The only issue is figuring out, exactly, which price is the right one for a black box of a company whose raison d'etre is serving as a personal money tree for the House of Saud. As it turns out, that task isn't an easy one. Saudi Arabia has pegged the value of its oil behemoth at $2 trillion. But those observers who are not hoping to start a sovereign wealth fund on the proceeds of the IPO have a different take:
Industry executives, analysts and investors told Bloomberg their analysis -- based on oil reserves and cash flow projections under different tax scenarios -- suggests Aramco is worth no more than half, and maybe as little as a fifth, of that amount. This means Saudi Arabia would earn a fraction of the $100 billion implied by its valuation if it sells 5 percent to the public in 2018, as planned.

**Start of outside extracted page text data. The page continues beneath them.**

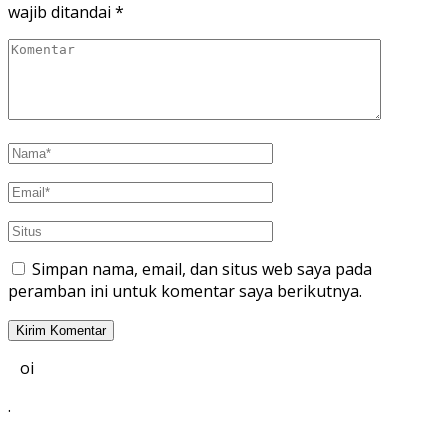
wajib ditandai
*
Simpan nama, email, dan situs web saya pada
peramban ini untuk komentar saya berikutnya.
oi
.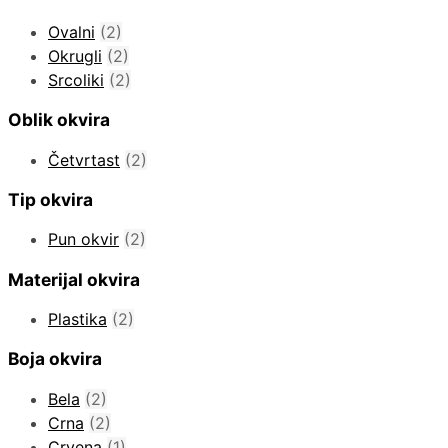
Ovalni
(2)
Okrugli
(2)
Srcoliki
(2)
Oblik okvira
Četvrtast
(2)
Tip okvira
Pun okvir
(2)
Materijal okvira
Plastika
(2)
Boja okvira
Bela
(2)
Crna
(2)
Crvena
(1)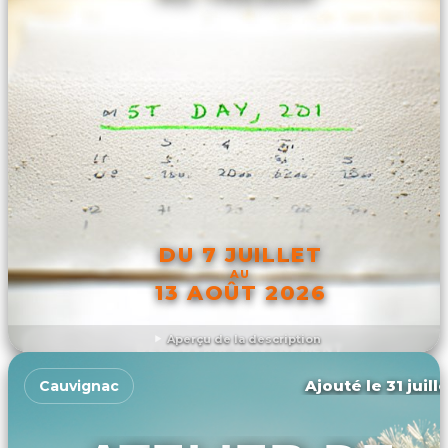
DU 7 JUILLET
AU
13 AOÛT 2026
Aperçu de la description
DÉCOUVRIR L'ÉVÉNEMENT
Ajouté le 31 juill
Cauvignac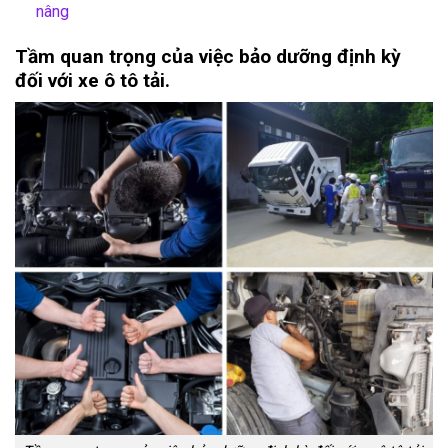
nâng
Tầm quan trọng của việc bảo dưỡng định kỳ
đối với xe ô tô tải.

For example, Wood Mackenzie Ltd. came up with a rough valuation of Aramco’s core business of $400 billion, according to clients who attended a private meeting at the oil consultant’s City of London office this month and asked not to be named. The Edinburgh-based company, popular for its analysis and valuation of energy companies and assets, declined to comment.

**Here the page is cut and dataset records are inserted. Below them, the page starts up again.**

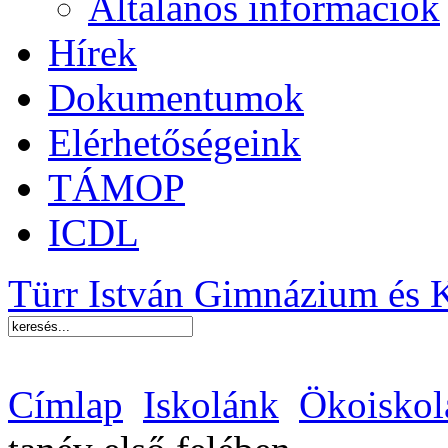
Általános információk
Hírek
Dokumentumok
Elérhetőségeink
TÁMOP
ICDL
Türr István Gimnázium és 
Címlap
Iskolánk
Ökoiskol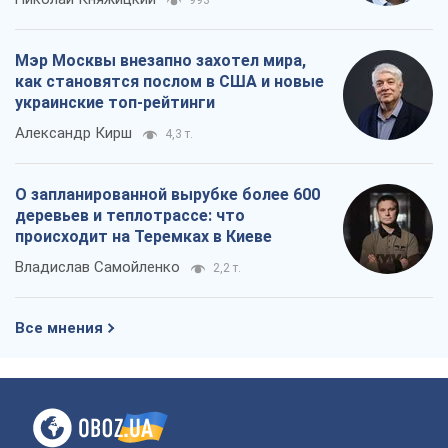
993
Мэр Москвы внезапно захотел мира,
как становятся послом в США и новые
украинские топ-рейтинги
Александр Кирш
4,3 т.
О запланированной вырубке более 600
деревьев и теплотрассе: что
происходит на Теремках в Киеве
Владислав Самойленко
2,2 т.
Все мнения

Not a huge surprise here. Corporate executives have a tendency to overvalue their own companies. But the disparity between the kingdom estimates and those of impartial observers here isn't just a matter of wiggle room. And it's not just western financiers casting doubt on the monumental Aramco price tag:
Even within the Saudi government, doubts are emerging. A person familiar with the flotation, who asked not to be named, said last week Aramco in its current form would probably be worth about $500 billion because a lot of its cash goes toward taxes and future investors won’t have a say on investments in non-core areas. Another person familiar with IPO talks put the figure at a little less than $1 trillion if investors base the valuation on Aramco’s ability to generate cash.
Again, this should hardly be surprising. But the disagreement underlines the perilous task of leading a company out of the grip of an entrenched political class and into the harsh light of public markets. That's doubly true considering that Saudi Arabia, which currently derives 90 percent of its state revenues from oil sales, has staked its future on a transformation of its economy from essentially one big oil rig to something a bit more modern and diversified (i.e., one big venture capital fund). Indeed, energy minister Khalid Al Falih has called the Aramco privatization – and the money raised therefrom – “a key issue” for the Saudi reinvention.
The disagreement about Aramco's value, then, isn't just a matter of a few executives getting paid a bit more or less. The Saudi royal family sees its very future in the sale. So godspeed to those investment bankers at Morgan Stanley and JPMorgan who are reportedly working on the deal.